I approached this project by conducting extensive research on charter applications, legislation, and regulations; attending charter school and adult education conferences; and meeting with a multitude of people in various sectors who could provide valuable information and influence and/or would logically be involved in getting adult charter legislation passed in California.
These included officials from the Department of Education in Washington, D.C., individuals from or connected to LAUSD, numerous politicians, charter school leaders, and representatives of community organizations and an adult charter school in Washington, D.C. The intent was not only to seek their input and guidance, but to also persuade them to become stakeholders in my efforts.
In addition, information was gathered on all aspects of adult education, allowing me to learn as much as possible about current legalities, review successful proposals, incorporate valid input, and adapt my approach and content accordingly to better ensure the sought-after result.

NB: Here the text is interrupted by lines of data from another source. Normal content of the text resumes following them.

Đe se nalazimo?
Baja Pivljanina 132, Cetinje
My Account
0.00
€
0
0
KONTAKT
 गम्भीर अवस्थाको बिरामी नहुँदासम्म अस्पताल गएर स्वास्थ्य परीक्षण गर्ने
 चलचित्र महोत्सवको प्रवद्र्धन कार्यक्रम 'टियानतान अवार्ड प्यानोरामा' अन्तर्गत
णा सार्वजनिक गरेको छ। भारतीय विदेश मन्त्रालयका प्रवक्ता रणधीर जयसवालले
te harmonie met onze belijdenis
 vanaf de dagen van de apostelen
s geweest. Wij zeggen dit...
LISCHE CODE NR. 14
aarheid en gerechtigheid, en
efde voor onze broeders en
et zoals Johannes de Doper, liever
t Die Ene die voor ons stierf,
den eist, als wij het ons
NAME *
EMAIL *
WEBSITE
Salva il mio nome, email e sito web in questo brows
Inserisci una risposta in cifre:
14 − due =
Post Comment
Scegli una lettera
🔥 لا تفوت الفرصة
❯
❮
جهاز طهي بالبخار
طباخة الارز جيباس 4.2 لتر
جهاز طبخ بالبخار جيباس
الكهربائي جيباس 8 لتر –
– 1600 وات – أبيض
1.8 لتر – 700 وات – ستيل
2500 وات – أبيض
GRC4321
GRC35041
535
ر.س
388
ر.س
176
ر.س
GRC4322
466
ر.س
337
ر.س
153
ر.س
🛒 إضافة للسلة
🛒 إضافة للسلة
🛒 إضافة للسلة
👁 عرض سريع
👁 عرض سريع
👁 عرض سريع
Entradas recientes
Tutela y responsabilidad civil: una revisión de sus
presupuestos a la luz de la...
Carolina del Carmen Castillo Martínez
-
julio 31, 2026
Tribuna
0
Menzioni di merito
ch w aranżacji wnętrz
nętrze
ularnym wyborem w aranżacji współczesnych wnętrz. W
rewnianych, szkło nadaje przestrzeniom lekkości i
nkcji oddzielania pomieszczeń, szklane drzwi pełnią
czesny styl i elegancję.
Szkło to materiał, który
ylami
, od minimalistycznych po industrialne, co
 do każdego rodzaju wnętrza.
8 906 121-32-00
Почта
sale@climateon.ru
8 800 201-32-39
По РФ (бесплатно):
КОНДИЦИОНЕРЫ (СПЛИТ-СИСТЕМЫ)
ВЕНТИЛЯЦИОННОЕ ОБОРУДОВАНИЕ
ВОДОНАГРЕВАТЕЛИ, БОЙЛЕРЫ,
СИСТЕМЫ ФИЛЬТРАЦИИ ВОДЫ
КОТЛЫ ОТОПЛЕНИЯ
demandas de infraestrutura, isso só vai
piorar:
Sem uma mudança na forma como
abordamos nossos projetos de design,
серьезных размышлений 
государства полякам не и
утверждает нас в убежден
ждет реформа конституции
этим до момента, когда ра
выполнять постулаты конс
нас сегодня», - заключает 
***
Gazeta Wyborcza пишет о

On February 22, 2007, Assemblymember Hector De La Torre introduced Assembly Bill 806 to the Education Committee. The bill, which went through various revisions, would have authorized specified local districts to voluntarily establish and participate in Joint Powers Adult Occupational Training Centers to be operated as charter adult schools, supported by adult education funds.
Although the bill did not pass as written, leaving out the word “charter” wherever mentioned, a formal collaborative was created between PUENTE and LAUSD through which basic language, academic and technical skills are being provided to the community in a manner that maximizes the resources PUENTE and LAUSD’s Division of Adult and Career Education respectively offer.
I learned a number of things during my Fellowship, including: a) there remains a critical need to raise the level of educated adults in California; b) the importance of lobbying and having key people present my case to those with the ability to make changes; and c) the difficulty of breaking through longstanding bureaucratic ideas.
The Durfee Stanton Fellowship allowed awareness of this issue to be raised among key opinion leaders. While I did not meet my ultimate objective, groundwork has been laid that will hopefully allow me to pursue the possibility of adult charter schools in California.